Ortsverbandssprecher Stefan Haas eröffnete die sehr gut besuchte Veranstaltung und begrüßte die Gäste. Er erwähnte die Bedeutung der Bewegung „Fridays for Future“ und ging auch auf die momentane Situation in Afghanistan ein, die ihn spürbar bewegte. Danach ergriff Karin Beittel als Sprecherin der Kreisverbandes das Wort, gefolgt von Johanna Dübel, Sprecherin der Grünen Jugend. Johanna warb für mehr Mitglieder für ihre Gruppierung, damit junge Menschen mehr Gehör in der Politik finden könnten.Beate Walter-Rosenheimer schlug den Bogen vom Wahlrecht mit sechzehn zur ungleichen sozialen Ausgangssituation von Kindern und Jugendlichen in Deutschland. Etwa 20% der Jugendlichen gelten als arm. Natürlich müsse niemand hungern, aber die gesellschaftliche Teilhabe sei für die Entwicklung von Kindern extrem wichtig.Die Gemeinderätin Ruth Göttler sorgte mit ihrem Tenorsaxophon für ein kurzes musikalisches Intermezzo, bevor dann der Hauptredner loslegte.

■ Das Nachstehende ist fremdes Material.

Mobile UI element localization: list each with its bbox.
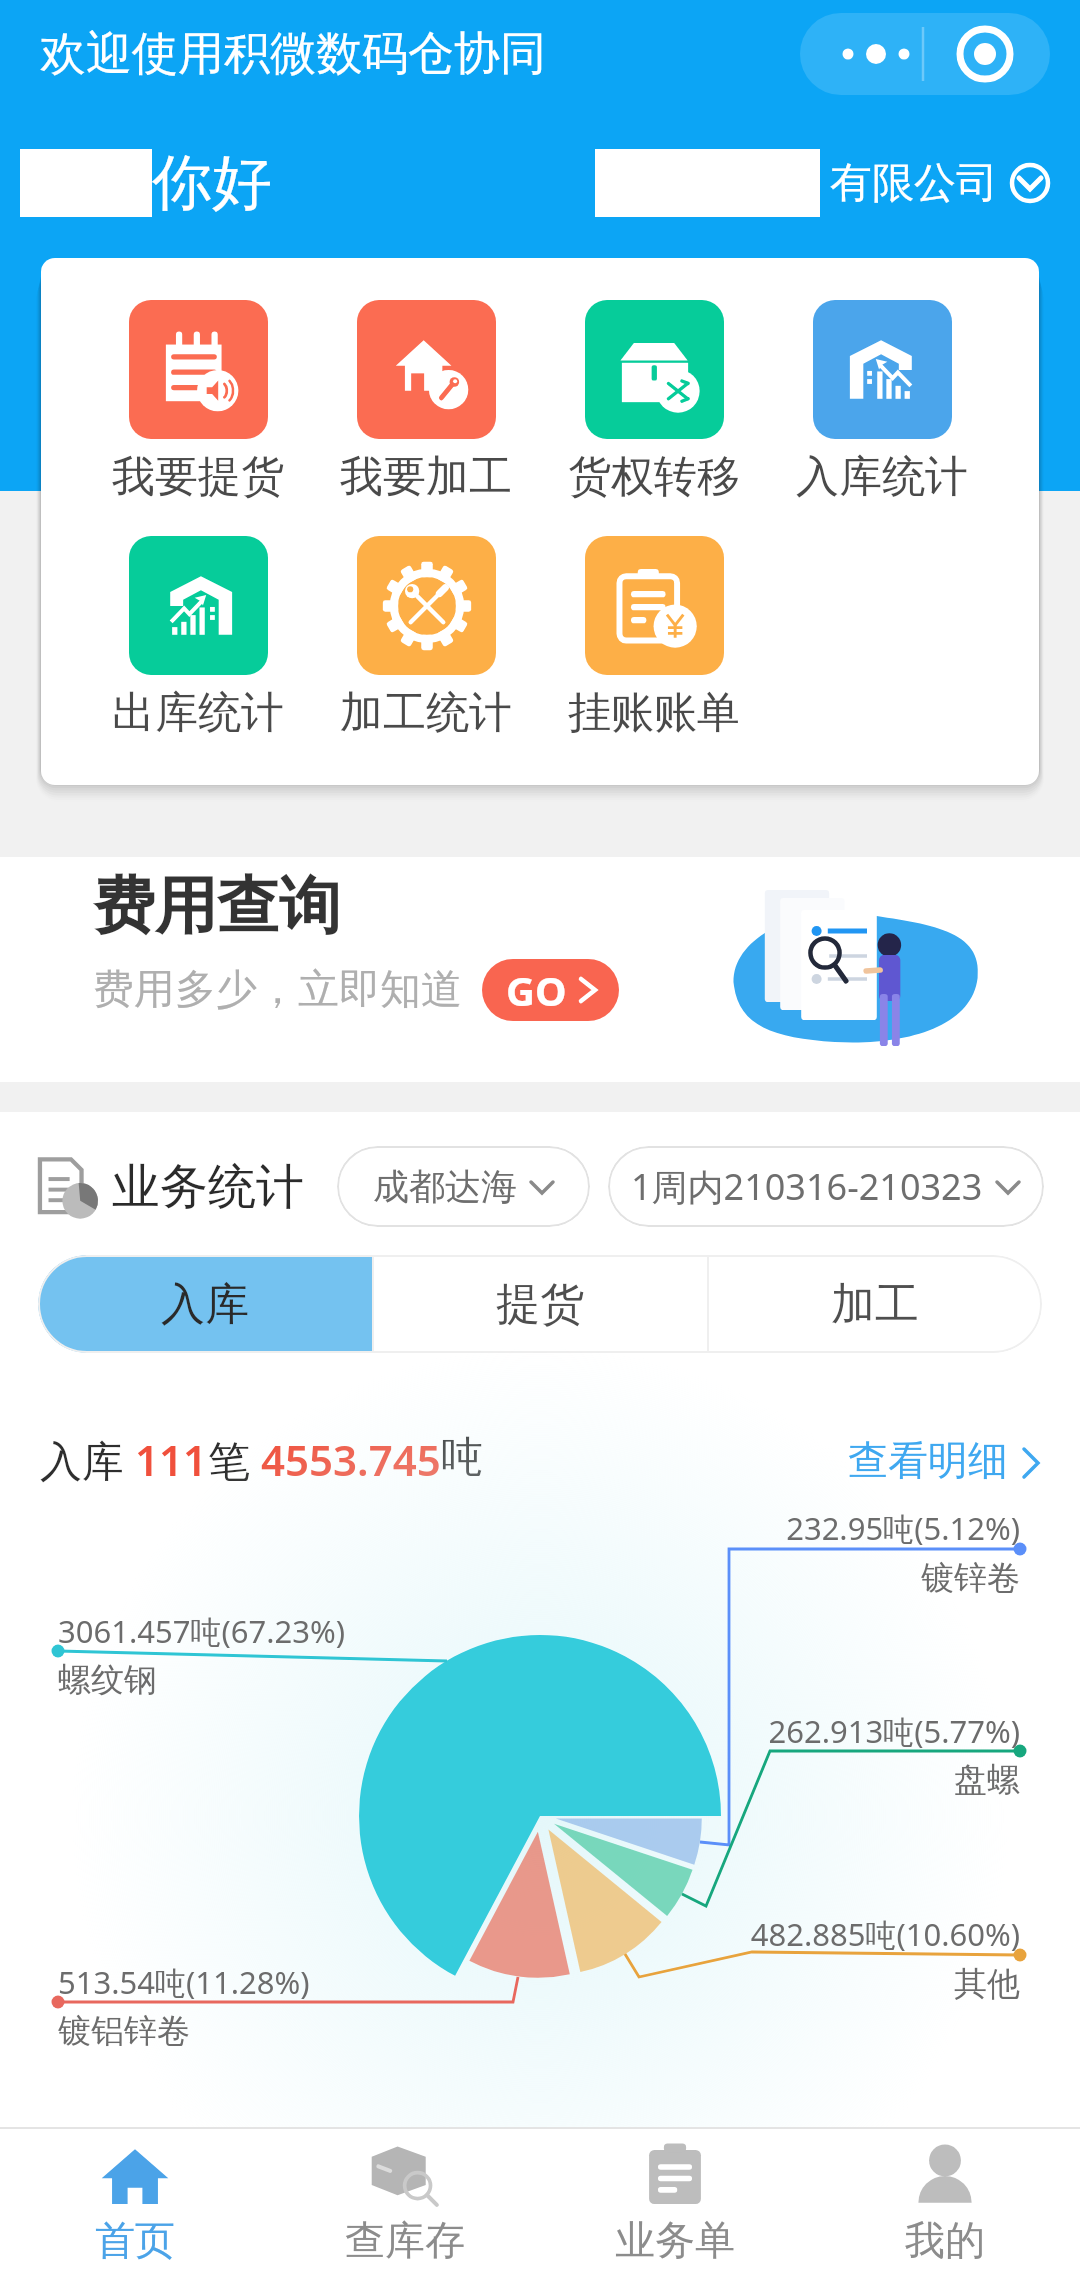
button[interactable]: 入库	[38, 1255, 372, 1353]
staticText: 欢迎使用积微数码仓协同	[40, 25, 546, 83]
staticText: 你好	[152, 145, 272, 221]
button[interactable]: 加工统计	[312, 536, 540, 740]
button[interactable]: 入库统计	[768, 300, 996, 504]
button[interactable]: 菜单	[800, 13, 1050, 95]
staticText: 货权转移	[568, 450, 740, 504]
button[interactable]: 业务单	[540, 2139, 810, 2272]
staticText: 提货	[496, 1277, 584, 1332]
staticText: 4553.745	[261, 1431, 441, 1488]
staticText: 513.54吨(11.28%)	[58, 1961, 488, 2003]
staticText: 挂账账单	[568, 686, 740, 740]
staticText: 业务单	[615, 2215, 735, 2265]
button[interactable]: 查看明细	[848, 1435, 1046, 1485]
button[interactable]: 成都达海	[337, 1146, 590, 1227]
staticText: 加工	[831, 1277, 919, 1332]
staticText: 螺纹钢	[58, 1659, 488, 1701]
staticText: 加工统计	[340, 686, 512, 740]
staticText: 吨	[441, 1431, 483, 1484]
button[interactable]: 首页	[0, 2139, 270, 2272]
button[interactable]: GO	[482, 959, 619, 1021]
button[interactable]: 1周内210316-210323	[608, 1146, 1044, 1227]
staticText: 费用多少，立即知道	[93, 964, 462, 1016]
staticText: 我要加工	[340, 450, 512, 504]
button[interactable]: 提货	[372, 1255, 707, 1353]
staticText: 我要提货	[112, 450, 284, 504]
staticText: 出库统计	[112, 686, 284, 740]
staticText: 入库	[40, 1431, 135, 1488]
staticText: 查库存	[345, 2215, 465, 2265]
staticText: 费用查询	[93, 867, 341, 945]
staticText: 业务统计	[112, 1157, 304, 1217]
staticText: 查看明细	[848, 1435, 1008, 1485]
button[interactable]: 挂账账单	[540, 536, 768, 740]
staticText: 入库	[161, 1277, 249, 1332]
button[interactable]: 我要加工	[312, 300, 540, 504]
staticText: 1周内210316-210323	[631, 1162, 983, 1211]
staticText: 111	[135, 1431, 208, 1488]
staticText: 盘螺	[590, 1759, 1020, 1801]
button[interactable]: 我要提货	[84, 300, 312, 504]
button[interactable]: 查库存	[270, 2139, 540, 2272]
staticText: 笔	[208, 1431, 261, 1488]
staticText: 我的	[905, 2215, 985, 2265]
staticText: 482.885吨(10.60%)	[590, 1913, 1020, 1955]
staticText: 232.95吨(5.12%)	[590, 1507, 1020, 1549]
staticText: 有限公司	[830, 157, 998, 210]
staticText: 成都达海	[373, 1164, 517, 1209]
button[interactable]: 加工	[707, 1255, 1042, 1353]
staticText: 3061.457吨(67.23%)	[58, 1610, 488, 1652]
staticText: 首页	[95, 2215, 175, 2265]
staticText: 其他	[590, 1963, 1020, 2005]
staticText: 262.913吨(5.77%)	[590, 1710, 1020, 1752]
staticText: 镀铝锌卷	[58, 2010, 488, 2052]
other: 切换公司	[1010, 163, 1050, 203]
staticText: 入库统计	[796, 450, 968, 504]
button[interactable]: 我的	[810, 2139, 1080, 2272]
staticText: GO	[506, 963, 567, 1017]
button[interactable]: 出库统计	[84, 536, 312, 740]
button[interactable]: 货权转移	[540, 300, 768, 504]
staticText: 镀锌卷	[590, 1557, 1020, 1599]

Johannes Becher hatte geduldig auf seinen Auftritt gewartet und nahm gleich sehr elegant als Einleitung Bezug auf die Gemeinde Bergkirchen. Er betonte, wie wichtig es sei, dass die Jugend auf kommunaler Ebene mitbestimmen darf. Dazu erzählte er seine eigene Geschichte als bestes Beispiel: Schon mit dreizehn Jahren wurde er im Jugendparlament seiner Heimatstadt Moosburg a.d.Isar aktiv, später mit neunzehn in den Stadtrat gewählt und sitzt seit 2018 im Bayerischen Landtag. Seine Hauptaussage hier: Ohne das Gefühl wirksamer Beteiligung wird sich kein Jugendlicher politisch engagieren. Die Lokalpolitik sollte eine ernst gemeinte Einladung an alle Kinder und Jugendliche aussprechen, sich einzubringen – was kann ich hier ändern und verbessern? Eine Fülle an guten Ideen und Beispielen folgte. Auch für das Wahlrecht mit sechzehn fand der Landtagsabgeordnete gute Argumente: Jugendliche würden bereits mit vierzehn oder fünfzehn Jahren die weitreichende Entscheidung für eine Ausbildung treffen, da es sei doch nur recht und billig, dass sie mit sechzehn eine Wahlentscheidung treffen dürfen. Zu guter Letzt erzählte Johannes noch von seinen Sommerwanderungen durch Bayern, bei denen er sich die jeweilige Region, ihre Menschen, ihre Probleme und ihre schönen Seiten gehend erschließt. Spontan schlugen die beiden Bürgermeister vor, doch bitte nächstes Jahr mal an der Amper entlang zu wandern und dabei in Bergkirchen und Hebertshausen vorbei zu schauen. Die Vereinbarung steht, bis dahin werden Sehenswürdigkeiten und prägnante Punkte geprüft und beide Gemeinden erwarten Johannes Becher im August 2022 mit Freude und Spannung.Nach diesem sehr gelungenen Impulsvortrag gab es noch eine rege Diskussion, der Abend klang danach mit vielen persönlichen Gesprächen aus und man hatte den Eindruck, dass alle Gäste das persönliche Zusammensein nach der langen corona-bedingten Pause als sehr bereichernd empfanden.Die VeranstalterInnen möchten sich noch sehr herzlich bei Wirt Matthias und seinem freundlichem Team für die ausgezeichnete Bewirtung und den reibungslosen Ablauf bedanken.